Лесное убежище к тому времени Рошка отстроил, как картинку. Как взяли Анну, в доме устроили засаду.
Но Рошка не возвращался домой. И на лесопилках и в каменоломне, где он обычно подрабатывал, его тоже не видели.
А на черных подворьях грудами валялись отобранные у чудиков вещи. Башмаки стоптанные, зеркала, тюки с зимними пальто, баулы с елочными игрушками, связки книг, детское приданое, соломенные шляпы, склянки с лекарствами, женские косы и кудри всех мастей. Я сам видел, юнкер, двор больницы, где согнанных людей кормили баландой из ботвы, по черпаку на нос. Ничего, на поселениях будем кормить по-божески. Мы ж не звери!
Я поселился на постоялом дворе, на барахолке купил гражданское платье.
Однажды ночью перепугался спросонок… внизу галдеж, народ вывалил из комнат полуодетый. Чтобы не попасть в толчею, я высунулся из окна — мое как раз выходило на площадь. Там беготня — серый рассвет исполосован огнями.
А у ворот ратуши — всадник. Как пощечина! Конь неклейменый кружится, задом бьет.
А верховой-то, юнкер — Рошка…
Вырос, точеный весь, волосы белые, брови темнючие сдвинуты. Уже не в саване — рубаха из цветных лоскутов и штаны холщовые.
Люди мечутся, а подойти к нему боятся.
«Эй, отец! Отпусти людей, иначе сожгу твой Содом к чертовой матери! Я колдун, ты знаешь!»
Ну дурак, позер, выскочка, как был, так и остался.
Сунулись к нему стражники наконец — куда там! Присвистнул, как дьявол, и бросил вороного в галоп на толпу сквозь огни.
Скандал! Молодчиков покрепче отрядили на поиски буйного. Магуль выскочил на балкон в ночном колпаке, Марию от перил оторвал и потащил в дальние комнаты — запирать.
Я влез в штаны и чесанул через луга в лес. Сердце вело, юнкер, спешил, оскальзывался на суглинке, но знал — бегу правильно.
Я нашел его на песчаных откосах у реки. Конь бродил в камышах, пугал куликов. Рошка меня, как ни странно, узнал, мы обнялись.
«Брось бузить, — говорю, — побереги себя. Тебе уже третий десяток. Ну, какой из тебя колдун? Самое лучшее для тебя — бежать».

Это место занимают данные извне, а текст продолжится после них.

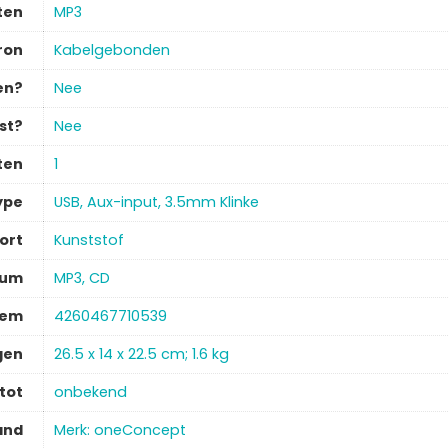
ten
‎MP3
ron
‎Kabelgebonden
en?
‎Nee
st?
‎Nee
ten
‎1
ype
‎USB, Aux-input, 3.5mm Klinke
ort
‎Kunststof
ium
‎MP3, CD
tem
‎4260467710539
gen
‎26.5 x 14 x 22.5 cm; 1.6 kg
tot
‎onbekend
and
Merk: oneConcept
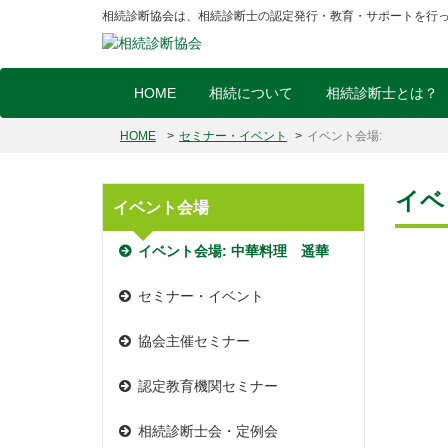
相続診断協会は、相続診断士の認定発行・教育・サポートを行
HOME
相続について
相続診断士とは？
HOME
セミナー・イベント
イベント会場:
イベ
イベント会場
イベント会場:
中華料理 遥華
セミナー・イベント
協会主催セミナー
認定教育機関セミナー
相続診断士会・定例会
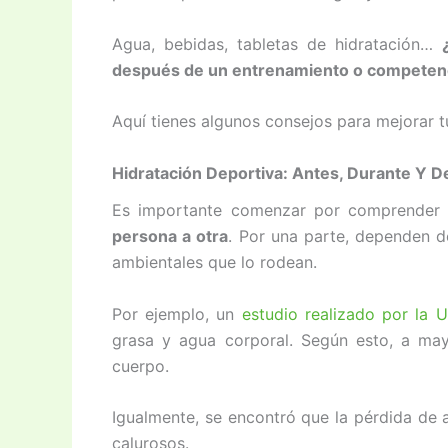
Agua, bebidas, tabletas de hidratación…
después de un entrenamiento o competen
Aquí tienes algunos consejos para mejorar t
Hidratación Deportiva: Antes, Durante Y 
Es importante comenzar por comprende
persona a otra
. Por una parte, dependen de 
ambientales que lo rodean.
Por ejemplo, un
estudio realizado por la 
grasa y agua corporal. Según esto, a ma
cuerpo.
Igualmente, se encontró que la pérdida de
calurosos.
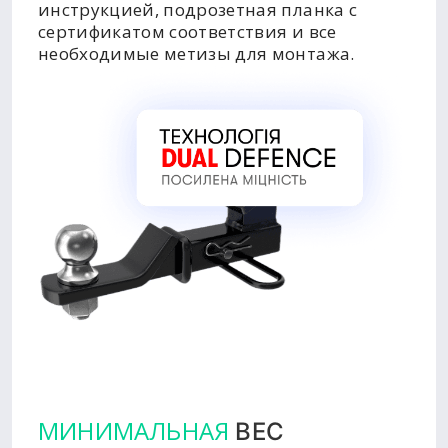
инструкцией, подрозетная планка с
сертификатом соответствия и все
необходимые метизы для монтажа.
МИНИМАЛЬНАЯ
ВЕС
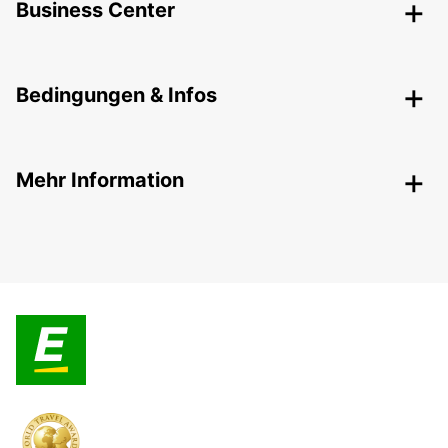
Business Center
Bedingungen & Infos
Mehr Information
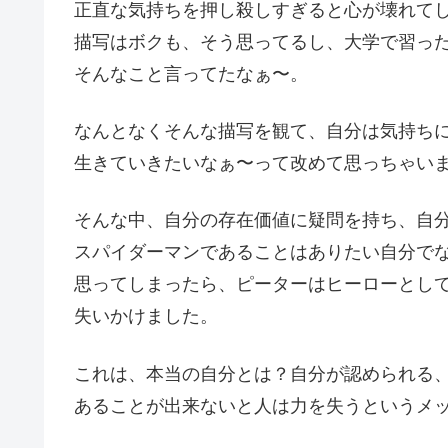
正直な気持ちを押し殺しすぎると心が壊れて
描写はボクも、そう思ってるし、大学で習っ
そんなこと言ってたなぁ〜。
なんとなくそんな描写を観て、自分は気持ち
生きていきたいなぁ〜って改めて思っちゃい
そんな中、自分の存在価値に疑問を持ち、自
スパイダーマンであることはありたい自分で
思ってしまったら、ピーターはヒーローとし
失いかけました。
これは、本当の自分とは？自分が認められる
あることが出来ないと人は力を失うというメ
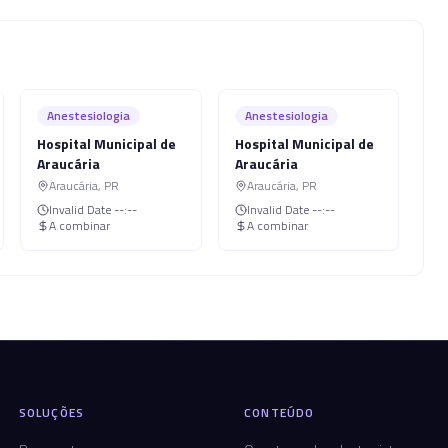
Anestesiologia
Anestesiologia
Hospital Municipal de
Hospital Municipal de
Araucária
Araucária
Araucária
,
PR
Araucária
,
PR
Invalid Date
--:--
Invalid Date
--:--
A combinar
A combinar
SOLUÇÕES
CONTEÚDO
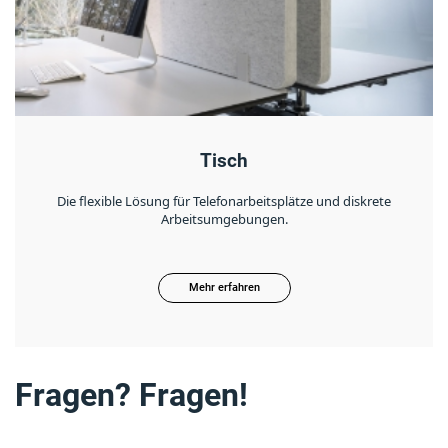
Tisch
Die flexible Lösung für Telefonarbeitsplätze und diskrete
Arbeitsumgebungen.
Mehr erfahren
Fragen? Fragen!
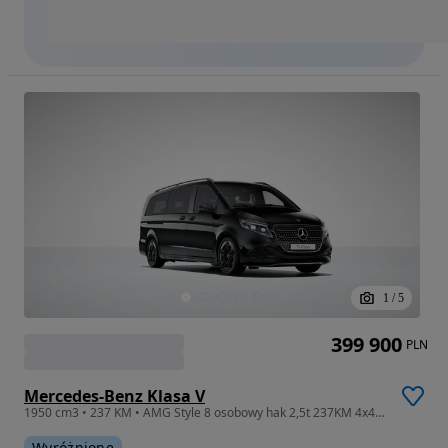
1
/
5
399 900
PLN
Mercedes-Benz Klasa V
1950 cm3 • 237 KM • AMG Style 8 osobowy hak 2,5t 237KM 4x4 15 września
Wyróżnione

А он будто не слышит. Ухмыльнулся.
«Бежать… Знаешь, Николаус, как надо бегать? Утром, до солнца, когда стрижи горстями в пустоте носятся. Разденься догола, вдохни и беги, беги, будто струнный перебор. Слышал… Фанданго… Все брось, прошлое, настоящее, имя, память. И только в небо смотри, неотрывно, будто мамкину грудь сосешь. Упаси Бог подумать, чтo под ногами. Глаз не опускай, и не упадешь никогда. Если повезет».
Я за голову схватился.
«Что ты несешь, — ору, — полудурок! Не хочешь бежать — пойди сдайся, будешь жить на поселениях с матерью. Чем плохо? Хуже, если поймают, ты их раздразнил — бить будут».
«Нет никаких поселений, Николаус. Они уже выкопали рвы».
Сказал, как убил.
И, уезжая, обернулся, оперся на конский круп ладонью.
«Смотри не забудь… не опускай глаз, тогда не упадешь».
Что с дурака взять…
Через несколько дней, вечером, завыли оси, заскулили кобели на коротких поводках, и из казенных ворот поползли подводы. Психи и тунеядцы, посчитанные, сидели тихо. По бокам гарцевал конвой, сам Петер Магуль покачивался в двуколке, в малиновом камзоле при всех регалиях.
Я тащился в отдалении, с жиденькой толпой тех, кто вылез полюбопытствовать. Среди прочих я заметил Анну. Она держала на коленях чьего-то ребенка, на ухабах вздрагивала обритая голова.
Я все понимал, а не завоешь, бегите, мол, все врут — там смерть.
Я встретился глазами с Анной, конечно, она меня не помнила, но по взгляду ее ясно было — они там, на подводах все уже поняли.